In June, 32.1% of the respondents said they expect more access to capital to fund equipment acquisitions over the next four months, 67.9% of executives said they expect the “same” access to capital to fund business and none of the respondents said they expect “less” access to capital. All of those totals were unchanged from May.
When asked, 46.2% of the executives reported they expect to hire more employees over the next four months, up from 39.3% in May. An even 50% of respondents expect no change in headcount over the next four months, a decrease from 60.7% last month. Meanwhile, 3.9% expect to hire fewer employees, up from none in May.

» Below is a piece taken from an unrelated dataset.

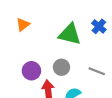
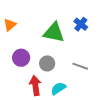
purple circle: (31, 71) -> (21, 58), moved

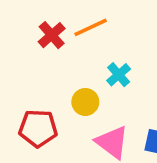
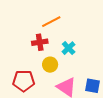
red cross: (52, 35) -> (40, 42), moved, turned 35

Overall, 22.2% of the leadership evaluated the current U.S. economy as “excellent,” an increase from 10.7% in May, while 77.8% of the leadership evaluated the current U.S. economy as “fair,” down from 89.3% in May. None of the leadership evaluated the current U.S. economy as “poor,” unchanged from last month.
A little more than half (51.9%) of the survey respondents believe U.S. economic conditions will get “better” over the next six months, a decrease from 60.7% in May. The remaining 48.2% of respondents believe the U.S. economy will “stay the same” over the next six months, an increase from 39.3% last month. None of the respondents believe economic conditions in the U.S. will worsen over the next six months, unchanged from the previous month.
In June, 48.2% of respondents believe their company will increase spending on business development activities during the next six months, down from 53.6% last month. Meanwhile, 51.9% believe there will be “no change” in business development spending, an increase from 42.9% in May. None of the respondents believe there will be a decrease in spending, down from 3.6% last month.
“We’re continuing to see investment by our customers,” Michael Romanowski, president of Farm Credit Leasing, said. “Some equipment purchases and facility projects are being delayed by supply side issues. Rising prices for steel and lumber are a concern and could dampen facility investment.”